LA  LAVANDAIA

Voilà un souvenir qui m’est cher et qui a occupé une partie de la vie de travail de ma mère.   Elle choisissait les clients qui pouvaient se permettre de lui donner ce travail.  Il y avait parmi ceux-ci un commerçant, quelques familles d’agriculteurs à l’aise, et les Pères franciscains du couvent Sant ’ Onofrio. 
Je revois ma mère à différents endroits, surtout du printemps à l’automne, passer des journées entières à laver le linge de ses clients.  Elle ne choisissait pas toujours le même endroit pour ce travail.  Ce pouvait être une fontaine à la limite du village ou à deux ou trois kilomètres de celui-ci, ou encore la petite rivière qui ruisselait au pied du village. Elle se déplaçait de la «fentecelle» à la «fontenove», de la
source de la «difesa» au «cigne».   Ces endroits lui offraient l’eau courante en abondance et la proximité de la beauté de l’environnement.  Les jours de lessive, elle chargeait sur sa tête le linge préparé la veille et se dirigeait vers le lieu choisi. Elle passait la journée à frotter, rincer, sécher, plier et,au coucher du soleil,  elle  reprenait la route du village pour rapporter le linge blanc et odorant à ses clients.   Souvent, je me retrouvais avec elle à ces différents endroits et quand je ne pouvais partir avec elle le matin, je la  rejoignais immédiatement après l’école, sur l’heure du midi.  C’étaient des journées de grand bonheur pour moi, des journées de découverte de la nature. À «fentecelle» et à «fontenove, j’allais à la recherche d’arbres fruitiers, figuiers, mûriers, pour m’en régaler.  À la «difesa», je retournais chaque fois admirer les ex-votos du sanctuaire ou cueillir l’origan dans les collines avoisinantes.

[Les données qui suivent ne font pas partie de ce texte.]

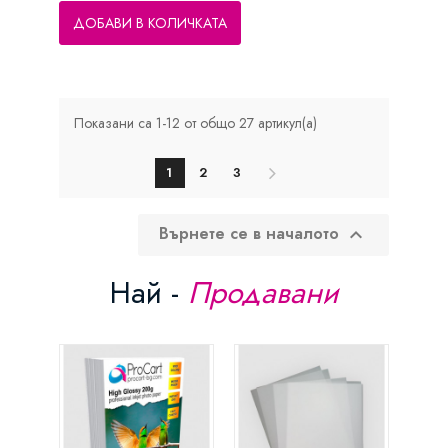
ДОБАВИ В КОЛИЧКАТА
Показани са 1-12 от общо 27 артикул(а)
1
2
3
Върнете се в началото

Най -
Продавани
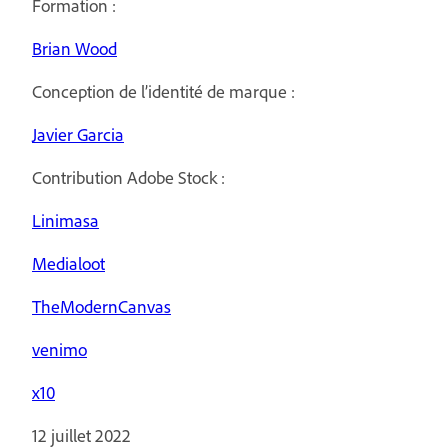
Formation :
Brian Wood
Conception de l’identité de marque :
Javier Garcia
Contribution Adobe Stock :
Linimasa
Medialoot
TheModernCanvas
venimo
x10
12 juillet 2022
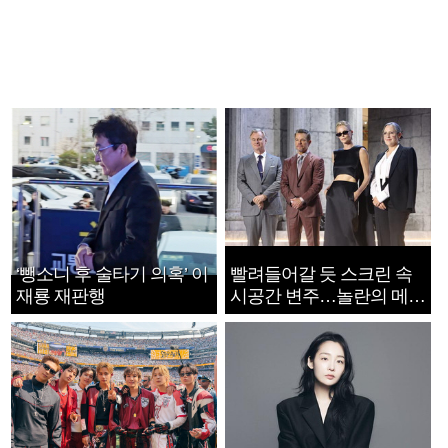
‘뺑소니 후 술타기 의혹’ 이
빨려들어갈 듯 스크린 속
재룡 재판행
시공간 변주…놀란의 메시
지는 ‘전쟁 속죄’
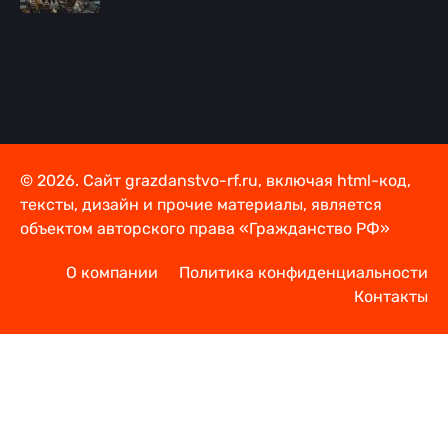
© 2026. Сайт grazdanstvo-rf.ru, включая html-код,
тексты, дизайн и прочие материалы, является
объектом авторского права «Гражданство РФ»
О компании
Политика конфиденциальности
Контакты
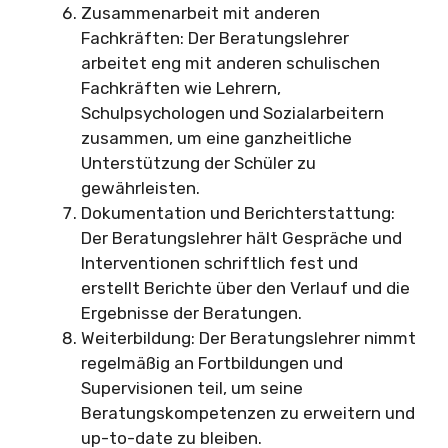
Zusammenarbeit mit anderen
Fachkräften: Der Beratungslehrer
arbeitet eng mit anderen schulischen
Fachkräften wie Lehrern,
Schulpsychologen und Sozialarbeitern
zusammen, um eine ganzheitliche
Unterstützung der Schüler zu
gewährleisten.
Dokumentation und Berichterstattung:
Der Beratungslehrer hält Gespräche und
Interventionen schriftlich fest und
erstellt Berichte über den Verlauf und die
Ergebnisse der Beratungen.
Weiterbildung: Der Beratungslehrer nimmt
regelmäßig an Fortbildungen und
Supervisionen teil, um seine
Beratungskompetenzen zu erweitern und
up-to-date zu bleiben.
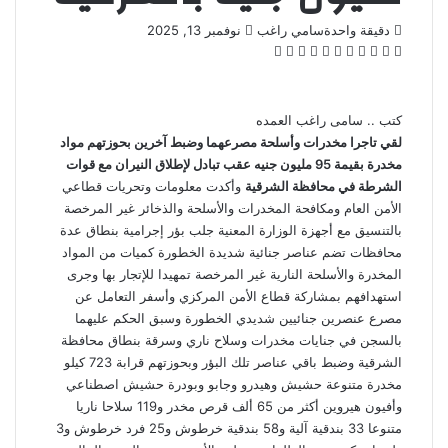
أرسل
دقيقة واحدة
سامي راغب
نوفمبر 13, 2025
‫X
فيسبوك
لينكدإن
بينتيريست
‫Pocket
واتساب
ڤايبر
تيلقرام
لاين
بريدا
إلكترونيا
كتب .. سامى راغب العمده
لقي تاجرا مخدرات وأسلحة مصرعهما وضبط آخرين بحوزتهم مواد
مخدرة بقيمة 95 مليون جنيه عقب تبادل لإطلاق النيران مع قوات
الشرطة في محافظة الشرقية
وأكدت معلومات وتحريات قطاعي
الأمن العام ومكافحة المخدرات والأسلحة والذخائر غير المرخصة
بالتنسيق مع أجهزة الوزارة المعنية جلب بؤر إجرامية بنطاق عدة
محافظات تضم عناصر جنائية شديدة الخطورة كميات من المواد
المخدرة والأسلحة النارية غير المرخصة تمهيدا للإتجار بها وجرى
استهدافهم بمشاركة قطاع الأمن المركزي وأسفر التعامل عن
مصرع عنصرين جنائيين شديدي الخطورة وسبق الحكم عليهما
بالسجن في جنايات مخدرات وسلاح ناري وسرقة بنطاق محافظة
الشرقية وضبط باقي عناصر تلك البؤر وبحوزتهم قرابة 723 كيلو
مخدرة متنوعة حشيش وهيدرو وجابو وبودرة حشيش اصطناعي
وأفيون هيروين أكثر من 65 ألف قرص مخدر و119 سلاحا ناريا
متنوعا 33 بندقية آلية و58 بندقية خرطوش و25 فرد خرطوش و3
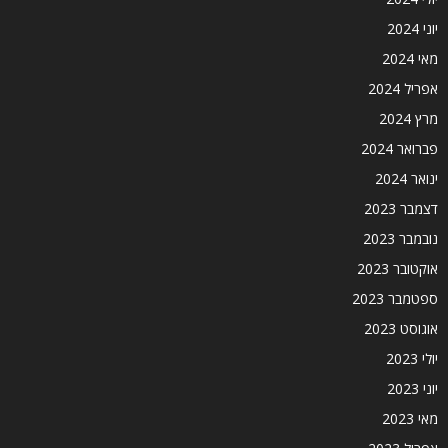
יוני 2024
מאי 2024
אפריל 2024
מרץ 2024
פברואר 2024
ינואר 2024
דצמבר 2023
נובמבר 2023
אוקטובר 2023
ספטמבר 2023
אוגוסט 2023
יולי 2023
יוני 2023
מאי 2023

Tandis que chez les Franciscains, je suivais le quotidien des moines, (j’appréciais surtout le bon repas chaud qu’ils nous servaient à midi) ou je me faufilais dans leur verger pour me régaler de bons fruits.  Parmi ces images de ma mère lavandière, l’une est restée profondément gravée en moi : celle d’une femme qui accomplissait son travail avec un soin incroyable, mais aussi  -je le remarquais quand elle rapportait le linge à ses clients-  d’une femme très fière du travail qu’elle faisait.  Comme quoi j’ai appris tôt dans la vie que tout travail est noble.